Scientific classification
- Kingdom: Plantae
- Clade: Embryophytes
- Clade: Tracheophytes
- Clade: Spermatophytes
- Clade: Angiosperms
- Clade: Monocots
- Order: Alismatales
- Family: Tofieldiaceae
- Genus: Harperocallis
- Species: H. sipapoensis
- Binomial name: Harperocallis sipapoensis (L.M.Campb.) L.M.Campb. & Dorr
- Synonyms: Isidrogalvia sipapoensis L.M.Campb.;

= Harperocallis sipapoensis =

- Genus: Harperocallis
- Species: sipapoensis
- Authority: (L.M.Campb.) L.M.Campb. & Dorr
- Synonyms: Isidrogalvia sipapoensis L.M.Campb.

Species of flowering plant

Harperocallis sipapoensis is a species of flowering plant in the family Tofieldiaceae. It is native to, and named for, Cerro Sipapo, a mountain in Venezuela.

Harperocallis sipapoensis is a perennial or rhizomatous plant, with white tepals, and pendant (hanging) flowers. It was described in 2010, and moved to the genus Harperocallis in 2013.

==Taxonomy==
Harperocallis sipapoensis was described in 2010, by Lisa Campbell, as Isidrogalvia sipapoensis. In 2013, Campbell and Laurence Joseph Dorr moved it to the genus Harperocallis, along with nine other species.

The type material was collected on Cuao Massif, at an elevation of around 1700 m. The species' type locality is Cerro Sipapo, a mountain in Cuao Massif.

==Distribution==
Harperocallis sipapoensis is native to the wet tropical biome of south-west Venezuela, and is found on Cerro Sipapo. The species is known only from Cerro Sipapo, though it is expected to occur on nearby Cerro Autana.

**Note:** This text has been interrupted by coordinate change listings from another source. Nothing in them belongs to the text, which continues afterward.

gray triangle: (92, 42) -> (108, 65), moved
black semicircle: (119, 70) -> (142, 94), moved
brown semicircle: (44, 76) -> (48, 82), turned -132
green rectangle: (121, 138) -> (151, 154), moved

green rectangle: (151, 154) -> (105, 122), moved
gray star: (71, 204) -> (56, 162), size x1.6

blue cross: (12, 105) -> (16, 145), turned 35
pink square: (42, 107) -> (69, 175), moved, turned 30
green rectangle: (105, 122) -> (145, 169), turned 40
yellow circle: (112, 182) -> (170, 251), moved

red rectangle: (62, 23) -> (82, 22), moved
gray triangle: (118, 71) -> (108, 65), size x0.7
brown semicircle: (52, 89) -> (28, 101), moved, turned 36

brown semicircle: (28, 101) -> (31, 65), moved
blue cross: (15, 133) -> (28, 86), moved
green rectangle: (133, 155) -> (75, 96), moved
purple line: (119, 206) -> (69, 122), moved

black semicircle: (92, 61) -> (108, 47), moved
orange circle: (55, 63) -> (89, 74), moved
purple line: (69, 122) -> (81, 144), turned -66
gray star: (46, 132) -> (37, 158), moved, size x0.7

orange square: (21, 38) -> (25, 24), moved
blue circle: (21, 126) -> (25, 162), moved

The species grows in wet meadows dominated by shrubs.

==Description==
Harperocallis sipapoensis is a perennial or rhizomatous plant with underground storage organs. The plant is 23-50 cm tall, and has abundant, coarse roots.

The leaves are 7.5-17.5 cm long, 2-5 mm wide, and occasionally sickle-shaped. They have sheathes covering around a third of their length. The leaves have reddish-brown margins.

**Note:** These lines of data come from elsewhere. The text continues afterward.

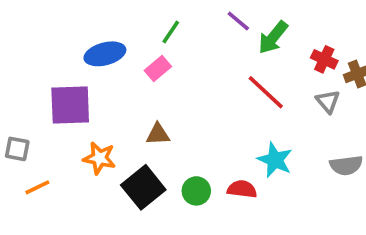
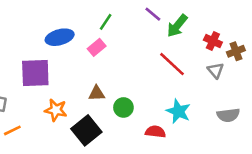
green circle: (196, 191) -> (123, 107), moved

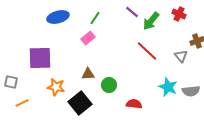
blue ellipse: (60, 37) -> (58, 17), moved
red cross: (213, 41) -> (179, 14), moved
cyan star: (178, 111) -> (168, 87), moved

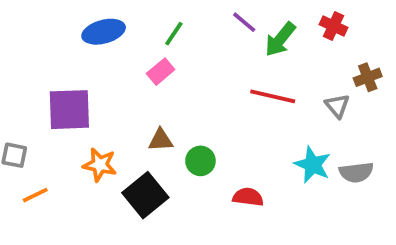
red line: (147, 51) -> (273, 96), turned -30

The tepals are narrowly elliptic, white, and turn green as they age. The inflorescence has one to four flowers. The inflorescence stem is 22-30 cm long.

The capsules have nine prominent ribs. The seeds are rod-shaped.

Harperocallis sipapoensis has pendant (hanging) flowers, which are unusual in the genus, though they are also present in Harperocallis penduliflora. H. sipapoensis has shorter, narrower, leaves, and fewer flowers on its inflorescences.

==Etymology==
The specific epithet refers to Cerro Sipapo.